**WHAT IS NEEDED**
Using the records below, give the number of lines where the word "input" appears, with no further output.

Collected data entries
<<<<

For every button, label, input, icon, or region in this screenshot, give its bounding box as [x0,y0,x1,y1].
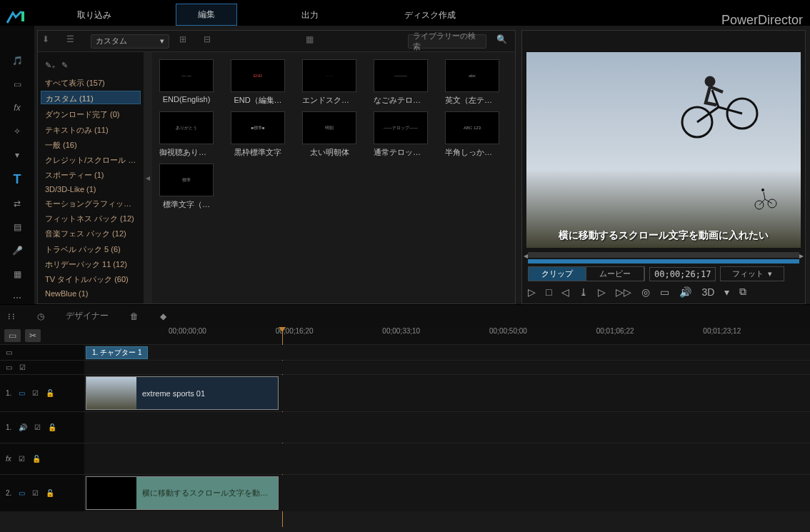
category-item[interactable]: スポーティー (1) [41,168,141,180]
chapter-marker[interactable]: 1. チャプター 1 [86,346,148,359]
scrub-left-icon[interactable]: ◂ [524,251,528,261]
pen-icon[interactable]: ✎ [61,61,68,70]
category-item[interactable]: ホリデーパック 11 (12) [41,257,141,269]
track-lock-icon[interactable]: 🔓 [46,389,54,397]
track-lock-icon[interactable]: 🔓 [46,489,54,497]
search-icon[interactable]: 🔍 [496,34,511,49]
motion-room-icon[interactable]: ▾ [9,149,26,162]
track-visible-checkbox[interactable]: ☑ [19,363,26,371]
title-room-icon[interactable]: T [9,172,26,187]
category-item[interactable]: 音楽フェス パック (12) [41,226,141,239]
category-item[interactable]: モーショングラフィック (14) [41,196,141,209]
title-template[interactable]: ありがとう御視聴ありが… [159,111,214,158]
title-template[interactable]: · · ·エンドスクロール [302,59,356,106]
zoom-dropdown[interactable]: フィット ▾ [720,266,784,281]
chapter-room-icon[interactable]: ▦ [9,267,26,281]
category-item[interactable]: すべて表示 (157) [41,76,141,88]
designer-button[interactable]: デザイナー [66,310,109,322]
category-item[interactable]: フィットネス パック (12) [41,211,141,224]
bmx-rider-large-icon [665,58,772,144]
tab-import[interactable]: 取り込み [56,5,133,26]
pen-add-icon[interactable]: ✎₊ [45,61,56,70]
volume-icon[interactable]: 🔊 [679,286,691,298]
title-template[interactable]: 明朝太い明朝体 [302,111,356,158]
new-folder-icon[interactable]: ⊞ [179,34,194,49]
category-item[interactable]: NewBlue (1) [41,287,141,298]
category-item[interactable]: カスタム (11) [41,91,141,104]
fast-forward-icon[interactable]: ▷▷ [616,286,631,298]
subtitle-room-icon[interactable]: ⋯ [9,291,26,304]
popout-icon[interactable]: ⧉ [739,286,746,298]
category-item[interactable]: クレジット/スクロール (1) [41,153,141,165]
category-item[interactable]: TV タイトルパック (60) [41,272,141,284]
tab-output[interactable]: 出力 [280,5,340,26]
title-template[interactable]: 標準標準文字（… [159,164,214,210]
media-room-icon[interactable]: 🎵 [9,54,26,68]
category-item[interactable]: トラベル パック 5 (6) [41,242,141,254]
collapse-panel-icon[interactable]: ◂ [146,173,150,183]
title-template[interactable]: ENDEND（編集… [231,59,285,106]
title-template[interactable]: abc英文（左テロ… [445,59,499,106]
snapshot-icon[interactable]: ◎ [641,286,650,298]
category-item[interactable]: 一般 (16) [41,138,141,150]
title-template[interactable]: ——テロップ——通常テロップ… [374,111,428,158]
grid-view-icon[interactable]: ▦ [306,34,320,49]
title-template[interactable]: — —END(English) [159,59,214,106]
library-search-input[interactable]: ライブラリーの検索 [408,34,486,49]
category-item[interactable]: 3D/3D-Like (1) [41,183,141,194]
split-icon[interactable]: ⫶⫶ [7,311,16,321]
title-clip[interactable]: 横に移動するスクロール文字を動画に入れたい [86,476,279,510]
track-visible-checkbox[interactable]: ☑ [19,455,25,463]
mode-movie[interactable]: ムービー [586,267,644,281]
title-template[interactable]: ■標準■黒枠標準文字 [231,111,285,158]
track-number: 2. [6,489,11,497]
next-frame-icon[interactable]: ▷ [598,286,606,298]
scrub-right-icon[interactable]: ▸ [799,251,804,261]
timeline-ruler[interactable]: ▭ ✂ 00;00;00;00 00;00;16;20 00;00;33;10 … [0,327,810,344]
threeD-icon[interactable]: 3D [701,286,714,298]
fx-room-icon[interactable]: fx [9,101,26,115]
ruler-tick: 00;00;16;20 [276,327,383,344]
chevron-down-icon: ▾ [160,36,164,46]
preview-viewport[interactable]: 横に移動するスクロール文字を動画に入れたい [526,52,801,248]
title-template[interactable]: ———なごみテロップ [374,59,428,106]
brand-label: PowerDirector [721,13,803,28]
preview-quality-icon[interactable]: ▭ [660,286,669,298]
library-menu-icon[interactable]: ☰ [66,34,81,49]
mode-clip[interactable]: クリップ [529,267,586,281]
category-item[interactable]: ダウンロード完了 (0) [41,107,141,119]
stop-icon[interactable]: □ [546,286,551,298]
cut-mode-icon[interactable]: ✂ [25,329,41,342]
video-clip[interactable]: extreme sports 01 [86,376,279,410]
track-visible-checkbox[interactable]: ☑ [32,489,39,497]
tab-disc[interactable]: ディスク作成 [383,5,477,26]
preview-timecode[interactable]: 00;00;26;17 [649,267,716,281]
preview-caption: 横に移動するスクロール文字を動画に入れたい [526,229,801,242]
title-template[interactable]: ABC 123半角しっかり… [445,111,499,158]
movie-mode-icon[interactable]: ▭ [4,329,21,342]
play-icon[interactable]: ▷ [528,286,536,298]
keyframe-icon[interactable]: ◆ [160,311,166,321]
track-visible-checkbox[interactable]: ☑ [32,389,39,397]
import-media-icon[interactable]: ⬇ [42,34,56,49]
track-lock-icon[interactable]: 🔓 [32,455,41,463]
chevron-down-icon[interactable]: ▾ [724,286,729,298]
audio-room-icon[interactable]: ▤ [9,220,26,234]
category-dropdown[interactable]: カスタム ▾ [91,34,169,49]
voice-room-icon[interactable]: 🎤 [9,244,26,257]
prev-frame-icon[interactable]: ◁ [561,286,569,298]
particle-room-icon[interactable]: ✧ [9,125,26,139]
track-lock-icon[interactable]: 🔓 [48,423,56,431]
category-item[interactable]: テキストのみ (11) [41,123,141,135]
preview-scrub[interactable]: ◂ ▸ [528,252,799,258]
trash-icon[interactable]: 🗑 [130,311,139,321]
timeline-panel: ▭ ✂ 00;00;00;00 00;00;16;20 00;00;33;10 … [0,327,810,511]
clip-thumbnail [86,377,136,409]
transition-room-icon[interactable]: ⇄ [9,197,26,211]
pip-room-icon[interactable]: ▭ [9,78,26,91]
track-visible-checkbox[interactable]: ☑ [34,423,41,431]
tab-edit[interactable]: 編集 [176,4,237,26]
clock-icon[interactable]: ◷ [37,311,44,321]
mark-in-icon[interactable]: ⤓ [579,286,588,298]
remove-folder-icon[interactable]: ⊟ [204,34,218,49]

>>>>

**WRITTEN RESPONSE**
2